The City Council voted unanimously at its Tuesday, Feb. 11, meeting to implement a ban on those notices to vacate, dating back to Jan. 1, with the exception of notices that have already been acted upon, meaning impacted renters have already accepted tenant relocation assistance or moved out.

The prohibition came before the council six weeks after the statewide Tenant Protection Act went into effect, which was intended to protect renters in good standing from being forced to move except under special circumstances. Among those exceptions was if the property owner planned to do substantial renovations in the renter’s unit.

The law said the work must be significant enough to require government permits, but it did not require landlords to pull those permits or describe the work in order to issue notices to vacate.

It appears, as renters throughout Long Beach have discovered, that some landlords have used that loophole to flout the law.

Along with requiring landlords to pull permits before emptying out a unit because of a substantial remodel, they must also describe the planned work to tenants when they issue notices to vacate.

The council’s vote came after dozens of people spoke in public comment in favor of the law, which intends to close the loophole.

“Legal Aid has been flooded with tenants receiving ‘substantial remodel’ notices,” attorney Jonathan Gibson said. “They ask management for more information, and they get stonewalled.”

Gibson said the law would not impose any more fees or burdens on property owners; it “simply asks landlords to be upfront and put their cards on the table,” he said.

Mike Murchison, a consultant on behalf of local property owners, said landlords should not be forced to pay hefty permit fees before forcing tenants to move ahead of renovation or rehabilitation work.
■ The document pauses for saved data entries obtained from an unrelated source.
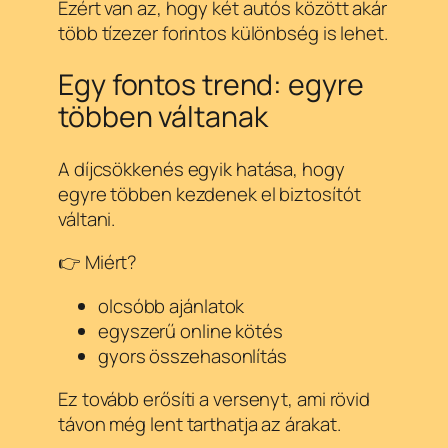
Ezért van az, hogy két autós között akár
több tízezer forintos különbség is lehet.
Egy fontos trend: egyre
többen váltanak
A díjcsökkenés egyik hatása, hogy
egyre többen kezdenek el biztosítót
váltani.
👉 Miért?
olcsóbb ajánlatok
egyszerű online kötés
gyors összehasonlítás
Ez tovább erősíti a versenyt, ami rövid
távon még lent tarthatja az árakat.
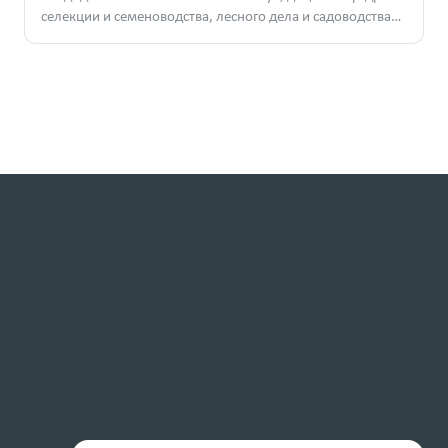
селекции и семеноводства, лесного дела и садоводства
РГАТУ им. П.А. Костычева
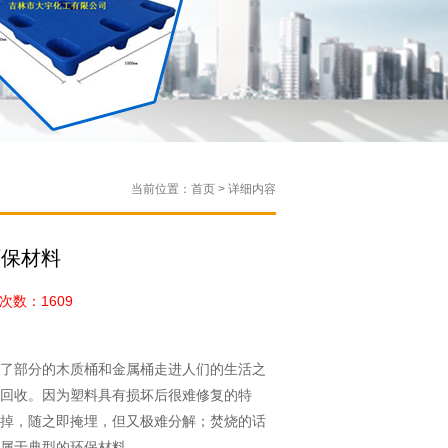
当前位置：首页 > 详细内容
环保材料
数：1609
了部分的木质桶和金属桶走进人们的生活之
回收。因为塑料具有损坏后很难修复的特
掉，随之即掩埋，但又极难分解；焚烧的话
属于典型的环保材料。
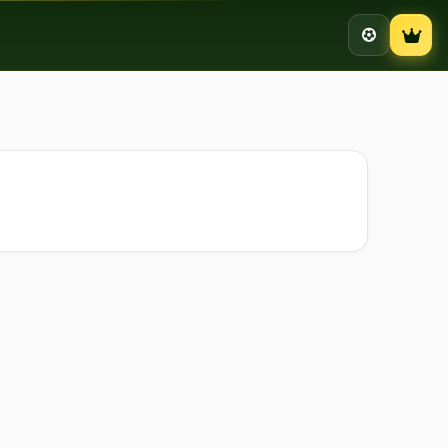
Campion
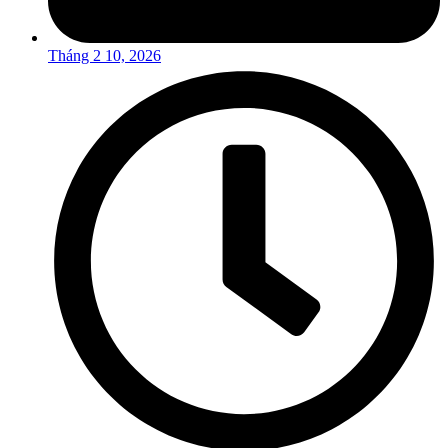
Tháng 2 10, 2026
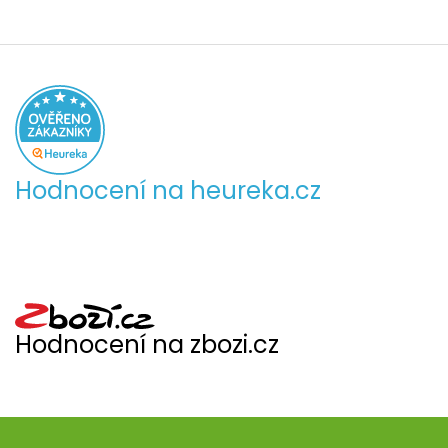
Hodnocení na heureka.cz
Hodnocení na zbozi.cz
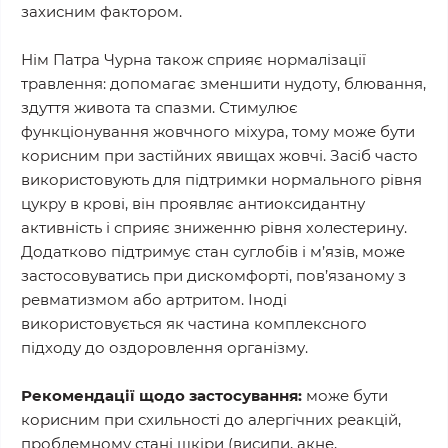
захисним фактором.
Нім Патра Чурна також сприяє нормалізації
травлення: допомагає зменшити нудоту, блювання,
здуття живота та спазми. Стимулює
функціонування жовчного міхура, тому може бути
корисним при застійних явищах жовчі. Засіб часто
використовують для підтримки нормального рівня
цукру в крові, він проявляє антиоксидантну
активність і сприяє зниженню рівня холестерину.
Додатково підтримує стан суглобів і м’язів, може
застосовуватись при дискомфорті, пов’язаному з
ревматизмом або артритом. Іноді
використовується як частина комплексного
підходу до оздоровлення організму.
Рекомендації щодо застосування:
може бути
корисним при схильності до алергічних реакцій,
проблемному стані шкіри (висипи, акне,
He said property owners should be given the opportunity to assess a unit after a tenant leaves to see how much work needs to be done before pulling a permit.

“We’re not trying to hide anything,” he said. “We’re just trying to say, ‘Give us a moment to digest this.’”

But the City Council, along with Mayor Robert Garcia, ultimately appeared unmoved by that argument.

The state law is clear, Garcia said, that permits must be pulled unless the necessary work involves the abatement of hazardous materials, such as mold or asbestos. (City staff said it would be hard to imagine a situation in which hazardous material abatement would not require a permit.)

“I don’t find this to be an overly burdensome proposal,” Garcia said. “I think, to me, it’s very common sense to me. It aligns with the spirit of what the state is trying to do.”

For Councilwoman Mary Zendejas, who brought the item to the council, it wasn’t hard to imagine herself in the shoes of some of the tenants who have been impacted by the loophole.

“I’m a renter myself, and I don’t have the first or second month’s rent and a deposit to be able to move in 60 days from where I am,” she said, “so if I’m not able to do that, I can understand how it would be a burden for these folks, as well.”

The item was passed as an emergency ban until Feb. 18, when the city attorney will come back to the City Council with a full ordinance to add the new requirements into local law.